Last week, during my vacation, I made it over to Alleluia! Catholic Book Store in Kent and bought a little hand held Bible. As I’ve stated before I am turning into a little bit of a collector of Bibles. This one is the NAB translation. I also purchased one of those “read it in a year programs” that breaks down reading voluminous works as the Bible into small, daily pieces. I got as far as Joshua before in the OT (and through Acts in the NT) but life (if it be called) comes in, stirs it around, and three weeks later I’ve lost what I was doing. Companion to reading the Bible in a year in this thingamabob is, parallel, reading the CCC (Catechism of the Catholic Church).
So I’m reading Genesis (4:1) in the NAB translation and came across this verse:
The man had intercourse with his wife Eve, and she conceived and gave birth to Cain,
which, in the past was more commonly, probably universally, worded thusly in the English,
And Adam knew Eve his wife; and she conceived, and bare Cain,
What is the next translational iteration of this verse?
Adam mounted Eve and ejaculated, and she…
Adam fucked Eve…
Adam got it on with his bitch… [this would be the hip version, for those that want a little urban mix in their Book]

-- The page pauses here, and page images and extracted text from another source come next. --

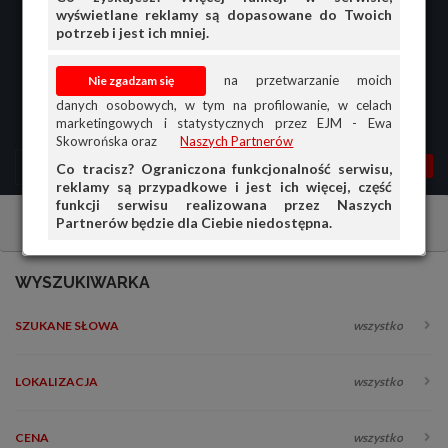
wyświetlane reklamy są dopasowane do Twoich
potrzeb i jest ich mniej.
na przetwarzanie moich
danych osobowych, w tym na profilowanie, w celach
marketingowych i statystycznych przez EJM - Ewa
Skowrońska oraz
Naszych Partnerów
MENU
MOJA AG
OGŁ.
Co tracisz? Ograniczona funkcjonalność serwisu,
reklamy są przypadkowe i jest ich więcej, część
PRZEGLĄD
funkcji serwisu realizowana przez Naszych
Partnerów będzie dla Ciebie niedostępna.
Przyczepy i naczepy
Przyczepy
Inne
OGŁOSZENIA
OFERTA DLA FIRM
WYSZUKIWARKA
DOŁADUJ KONTO
SZUKANE SŁOWA
wszystko
KOSZYK
HISTORIA
LOKALIZACJA
wszystko
CENA
wszystko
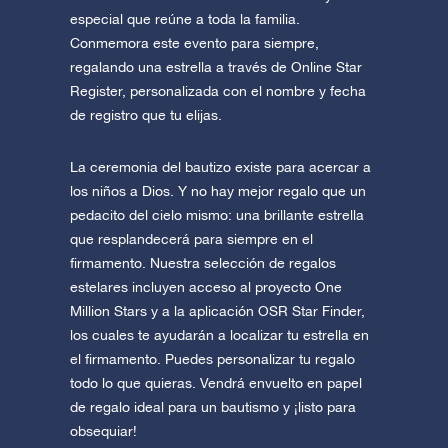
especial que reúne a toda la familia.
Conmemora este evento para siempre,
regalando una estrella a través de Online Star
Register, personalizada con el nombre y fecha
de registro que tu elijas.
La ceremonia del bautizo existe para acercar a
los niños a Dios. Y no hay mejor regalo que un
pedacito del cielo mismo: una brillante estrella
que resplandecerá para siempre en el
firmamento. Nuestra selección de regalos
estelares incluyen acceso al proyecto One
Million Stars y a la aplicación OSR Star Finder,
los cuales te ayudarán a localizar tu estrella en
el firmamento. Puedes personalizar tu regalo
todo lo que quieras. Vendrá envuelto en papel
de regalo ideal para un bautismo y ¡listo para
obsequiar!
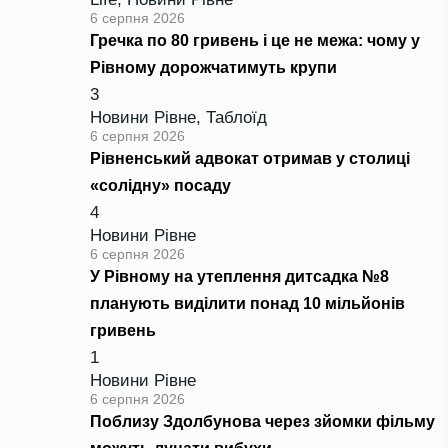
6 серпня 2026
Гречка по 80 гривень і це не межа: чому у
Рівному дорожчатимуть крупи
3
Новини Рівне
,
Таблоїд
6 серпня 2026
Рівненський адвокат отримав у столиці
«солідну» посаду
4
Новини Рівне
6 серпня 2026
У Рівному на утеплення дитсадка №8
планують виділити понад 10 мільйонів
гривень
1
Новини Рівне
6 серпня 2026
Поблизу Здолбунова через зйомки фільму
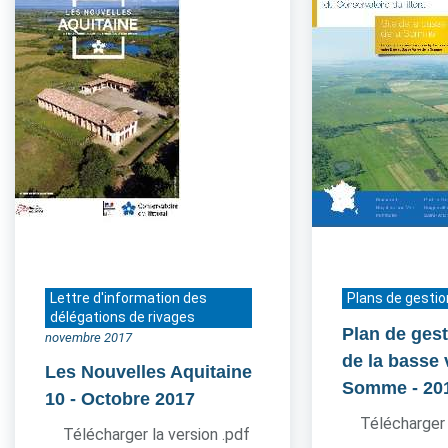
Lettre d'information des
Plans de gestio
délégations de rivages
Plan de gest
novembre 2017
de la basse 
Les Nouvelles Aquitaine
Somme
- 20
10
- Octobre 2017
Télécharger 
Télécharger la version .pdf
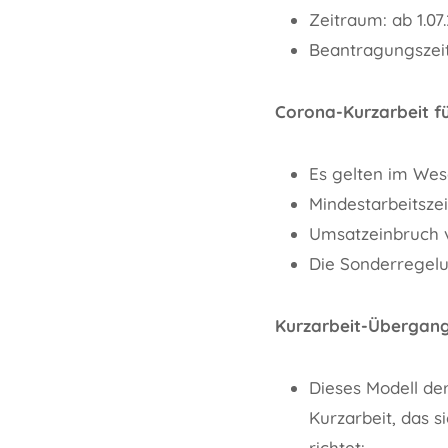
Zeitraum: ab 1.07.
Beantragungszeit
Corona-Kurzarbeit f
Es gelten im Wes
Mindestarbeitsze
Umsatzeinbruch v
Die Sonderregelun
Kurzarbeit-Übergang
Dieses Modell der
Kurzarbeit, das 
richtet:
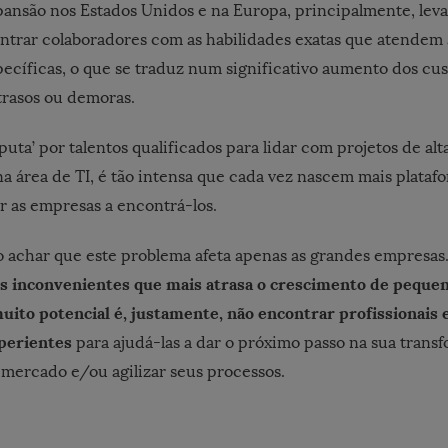
ansão nos Estados Unidos e na Europa, principalmente, lev
trar colaboradores com as habilidades exatas que atendem 
ecíficas, o que se traduz num significativo aumento dos cus
trasos ou demoras.
sputa’ por talentos qualificados para lidar com projetos de al
a área de TI, é tão intensa que cada vez nascem mais plataf
ar as empresas a encontrá-los.
 achar que este problema afeta apenas as grandes empresas
s inconvenientes que mais atrasa o crescimento de peque
to potencial é, justamente, não encontrar profissionais e
xperientes
para ajudá-las a dar o próximo passo na sua transf
 mercado e/ou agilizar seus processos.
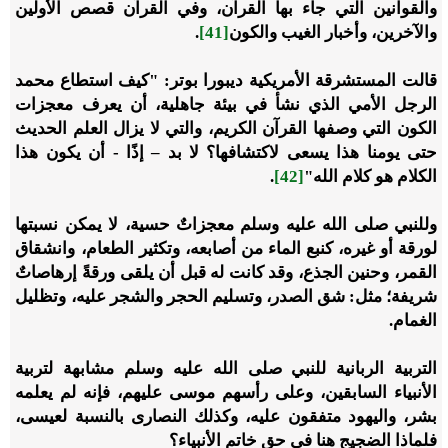
والقوانين التي جاء بها القرآن، وفي القرآن قصص الأولين
والآخرين، وأخبار الغيب والكون
[41]
.
قالت المستشرقة الأمريكية ديبورا بوتر: "كيف استطاع محمد
الرجل الأمي الذي نشأ في بيئة جاهلية، أن يعرف معجزات
الكون التي وصفها القرآن الكريم، والتي لا يزال العلم الحديث
حتى يومنا هذا يسعى لاكتشافها؟ لا بد – إذًا - أن يكون هذا
الكلام هو كلام الله"
[42]
.
وللنبي صلى الله عليه وسلم معجزاتٌ حسية، لا يمكن نسبتها
لورقة أو غيره، كنبع الماء من أصابعه، وتكثير الطعام، وانشقاق
القمر، وحنين الجذع، وقد كانت له قبل أن يلقى ورقةً إرهاصاتٌ
شريفة؛ مثل: شق الصدر، وتسليم الحجر والشجر عليه، وتظليل
الغمام.
التربية الربانية للنبي صلى الله عليه وسلم مشابهة لتربية
الأنبياء السابقين، وعلى رأسهم موسى عليهم، فإنه لم يعلمه
بشر، واليهود متفقون عليه، وكذلك النصارى بالنسبة لعيسى،
فلماذا الضجيج هنا في حق خاتم الأنبياء؟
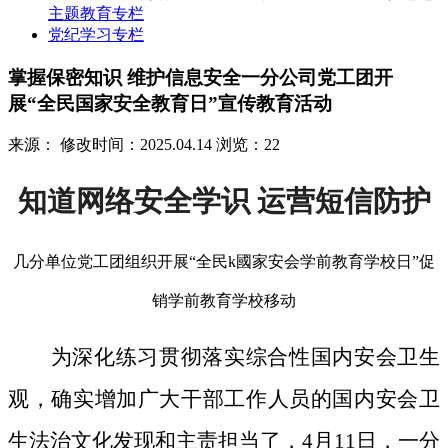
主题教育专栏
党纪学习专栏
掌握保密知识 维护信息安全一分公司党工团开
展“全民国家安全教育日”宣传教育活动
来源：
修改时间：2025.04.14
浏览：22
知道网络安全学识 运营短信防护
几分单位党工团组织开展“全民k國家安会学前教育学校日”促
销学前教育学校移动
为深化练习贯彻落实综合性国内安会卫生
观，确实增加广大干部工作人员的国内安会卫
生法治文化发现和主责担当了，4月11日，一分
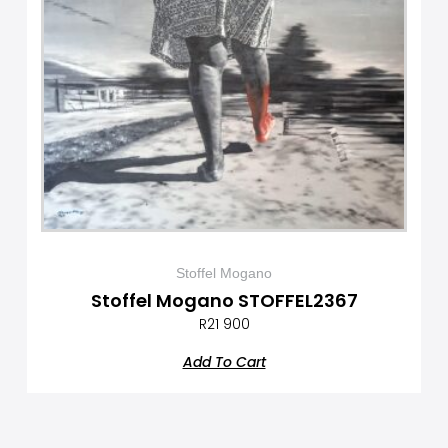
Stoffel Mogano
Stoffel Mogano STOFFEL2367
R
21 900
Add To Cart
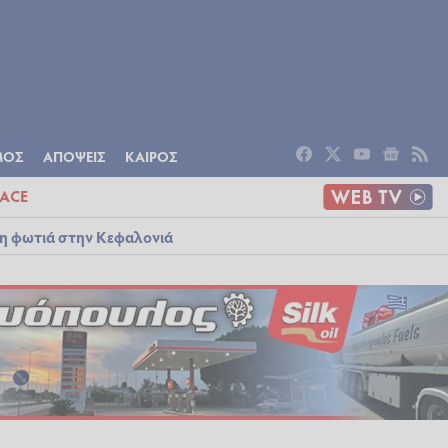
ΟΜΙΑ
ΠΟΛΙΤΙΣΜΟΣ
ΑΠΟΨΕΙΣ
ΜΟΣ
ΑΠΟΨΕΙΣ
ΚΑΙΡΟΣ
ACE
λη φωτιά στην Κεφαλονιά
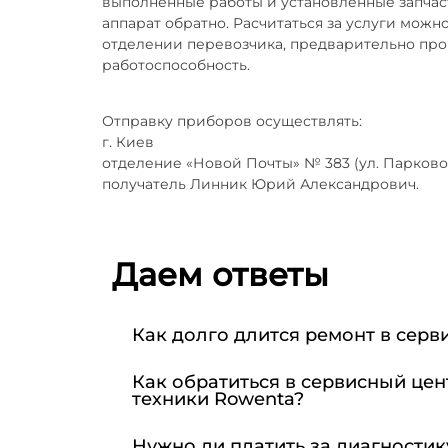
выполненные работы и установленные запчаст
аппарат обратно. Расчитаться за услуги можн
отделении перевозчика, предварительно пр
работоспособность.
Отправку приборов осуществлять:
г. Киев
отделение «Новой Почты» № 383 (ул. Парково
получатель Линник Юрий Александрович.
Даем ответы
Как долго длится ремонт в серв
Как обратиться в сервисный цен
техники Rowenta?
Нужно ли платить за диагностик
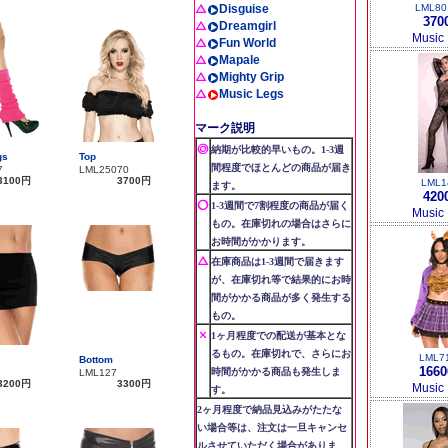
Disguise
LML80
370
Dreamgirl
Music
Fun World
Mapale
Mighty Grip
Music Legs
マーク説明
納期が比較的早いもの。1-3週
gs
Top
間程度でほとんどの商品が届き
7
LML25070
3100円
3700円
LML1
ます。
420
1-3週間で7割程度の商品が届く
Music
もの。在庫切れの場合はさらに
お時間がかかります。
在庫商品は1-3週間で届きます
が、在庫切れ等で結果的にお時
間がかかる商品が多く発生する
もの。
1ヶ月程度での配送が基本とな
るもの。在庫切れで、さらにお
LML7
Bottom
166
時間がかかる商品も発生しま
LML127
3200円
3300円
Music
す。
2ヶ月程度で納品見込みがたたな
い場合等は、注文は一旦キャンセ
ルさせていただく場合がありま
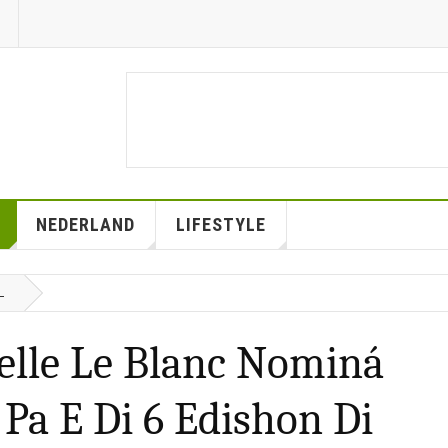
NEDERLAND
LIFESTYLE
L
elle Le Blanc Nominá
Pa E Di 6 Edishon Di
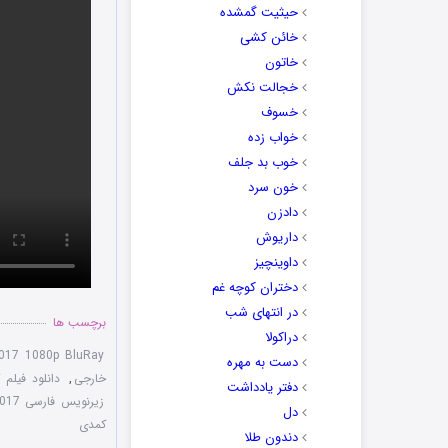
حیثیت گمشده
خائن کشی
خاتون
خجالت نکش
خسوف
خواب زده
خوب بد جلف
خون سرد
دادزن
داریوش
داوینچیز
دختران کوچه غم
در انتهای شب
برچسب ها
دراکولا
2017 1080p BluRay
دست به مهره
خارجی
,
دانلود فیلم کلاپ
دفتر یادداشت
زیرنویس فارسی The Clapper 2017
دل
کمدی
دندون طلا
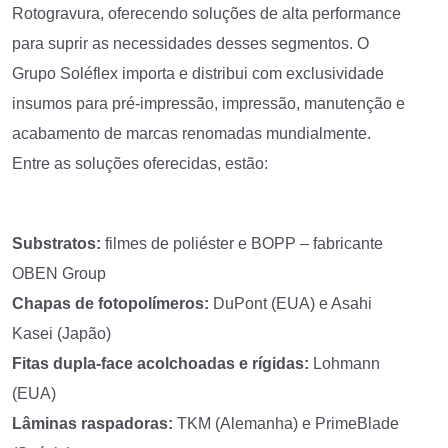
Rotogravura, oferecendo soluções de alta performance
para suprir as necessidades desses segmentos. O
Grupo Soléflex importa e distribui com exclusividade
insumos para pré-impressão, impressão, manutenção e
acabamento de marcas renomadas mundialmente.
Entre as soluções oferecidas, estão:
Substratos:
filmes de poliéster e BOPP – fabricante
OBEN Group
Chapas de fotopolímeros:
DuPont (EUA) e Asahi
Kasei (Japão)
Fitas dupla-face acolchoadas e rígidas:
Lohmann
(EUA)
Lâminas raspadoras:
TKM (Alemanha) e PrimeBlade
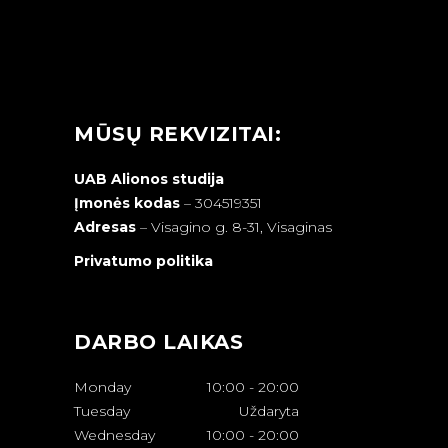
MŪSŲ REKVIZITAI:
UAB Alionos studija
Įmonės kodas
– 304519351
Adresas
–
Visagino g. 8-31, Visaginas
Privatumo politika
DARBO LAIKAS
Monday
10:00
-
20:00
Tuesday
Uždaryta
Wednesday
10:00
-
20:00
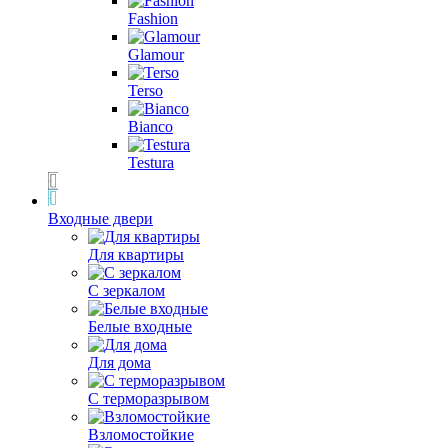
Fashion
Glamour
Terso
Bianco
Testura
Входные двери
Для квартиры
С зеркалом
Белые входные
Для дома
С терморазрывом
Взломостойкие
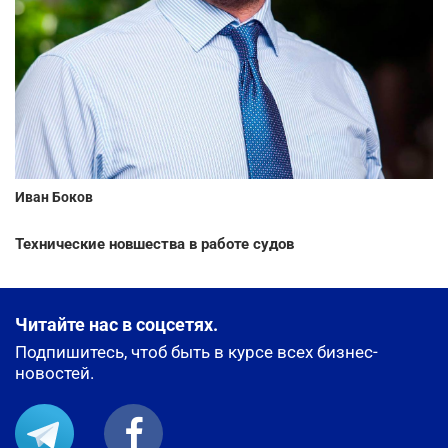
Иван Боков
Технические новшества в работе судов
Читайте нас в соцсетях.
Подпишитесь, чтоб быть в курсе всех бизнес-
новостей.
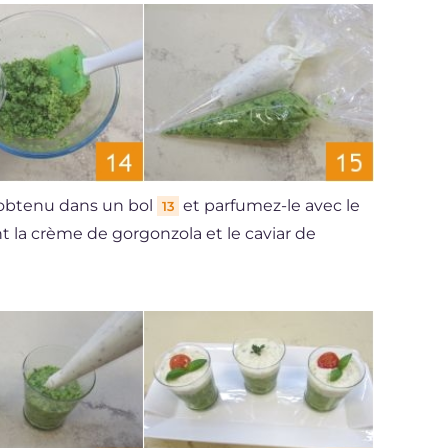
i obtenu dans un bol
et parfumez-le avec le
13
t la crème de gorgonzola et le caviar de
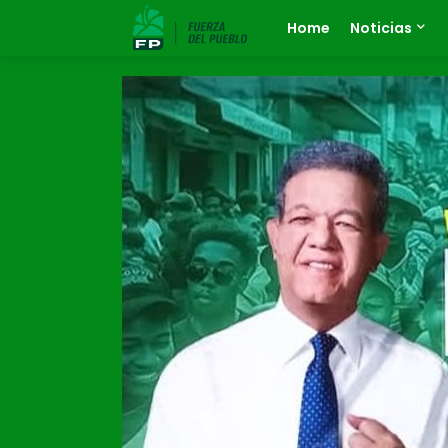
Home
Noticias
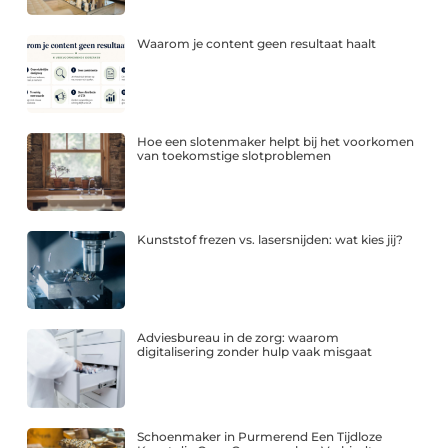
Waarom je content geen resultaat haalt
Hoe een slotenmaker helpt bij het voorkomen
van toekomstige slotproblemen
Kunststof frezen vs. lasersnijden: wat kies jij?
Adviesbureau in de zorg: waarom
digitalisering zonder hulp vaak misgaat
Schoenmaker in Purmerend Een Tijdloze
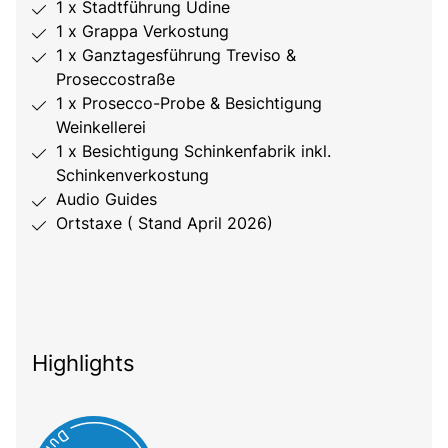
1 x Stadtführung Udine
1 x Grappa Verkostung
1 x Ganztagesführung Treviso &
Proseccostraße
1 x Prosecco-Probe & Besichtigung
Weinkellerei
1 x Besichtigung Schinkenfabrik inkl.
Schinkenverkostung
Audio Guides
Ortstaxe ( Stand April 2026)
Highlights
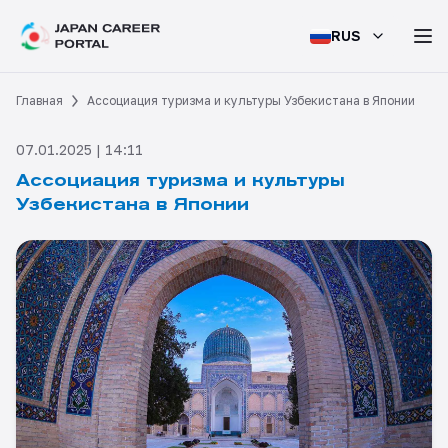
RUS
Главная
Ассоциация туризма и культуры Узбекистана в Японии
07.01.2025 | 14:11
Ассоциация туризма и культуры
Узбекистана в Японии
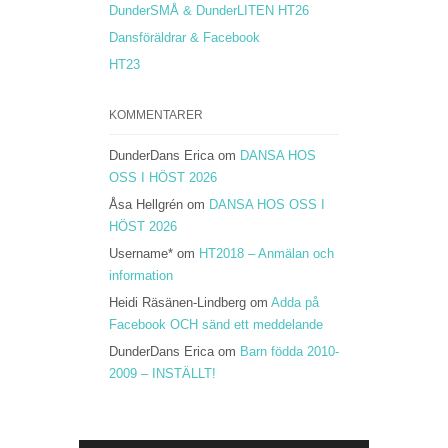
DunderSMÅ & DunderLITEN HT26
Dansföräldrar & Facebook
HT23
KOMMENTARER
DunderDans Erica
om
DANSA HOS
OSS I HÖST 2026
Åsa Hellgrén
om
DANSA HOS OSS I
HÖST 2026
Username*
om
HT2018 – Anmälan och
information
Heidi Räsänen-Lindberg
om
Adda på
Facebook OCH sänd ett meddelande
DunderDans Erica
om
Barn födda 2010-
2009 – INSTÄLLT!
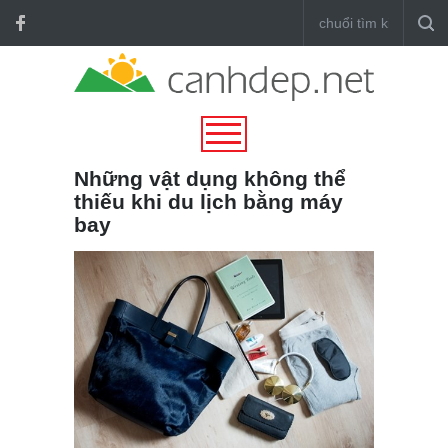
Những vật dụng không thể
thiếu khi du lịch bằng máy
bay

Adam performed the act of coitus on Eve…
The man had intercourse with his wife…
Who did this translation? James Patterson? John Grisham? Such ugly language. I don’t mean offensive, but non-poetic, sterile. The television show The Big Bang Theory commonly has one of its characters refer to sex as “coitus” a clinical word lacking entirely in expression. The show has the character using that word as a joke because he is the type of character that would use such a word to refer to sex (a phenomena the character has not any interest in).
I brought this sort of thing up before when I saw that the expression “… the quick and the dead..” had been rendered “… the living and the dead…” That was the Douay-Rheims translation, and it is shared by most of the others.
But this is even worse. Intercourse is equally a clinical word, sterile in its physical description. It takes the subtly of the old translation away and replaces it with a compound word no poet would use unless under the greatest duress.
So why? Because people don’t understand what “knew” means? Learn. It is quite easy to infer what “knew” meant in the old translations. It is not the case the “knew” was a cover up because it is quite easy to infer as I said.
It seems only the KJV version is, so far, immune to such modern butchery of the language.
I also notice in Matthew 1, the NAB manages to not use the same language,
He had no relations with her until she bore a son,[l] and he named him Jesus.
It has a sort of “Clinton-esque” feel to it, “…I did not have sexual relations with that woman!” I suppose perhaps they thought using the word intercourse in regards to Mary would be in bad taste. I mean, I guess. Why wouldn’t they use the same ugly word as they used for Adam and Eve?
Also note that “relations” does not denote sexual relations specifically, so it is not even a good substitute. Did Joseph also not speak to her? No relations.
The KJV uses the term “knew” for both Adam and Eve and Mary and Joseph. One of affirmation of the act, the other denying the act. But it has a consistency of language that the newer translations violate.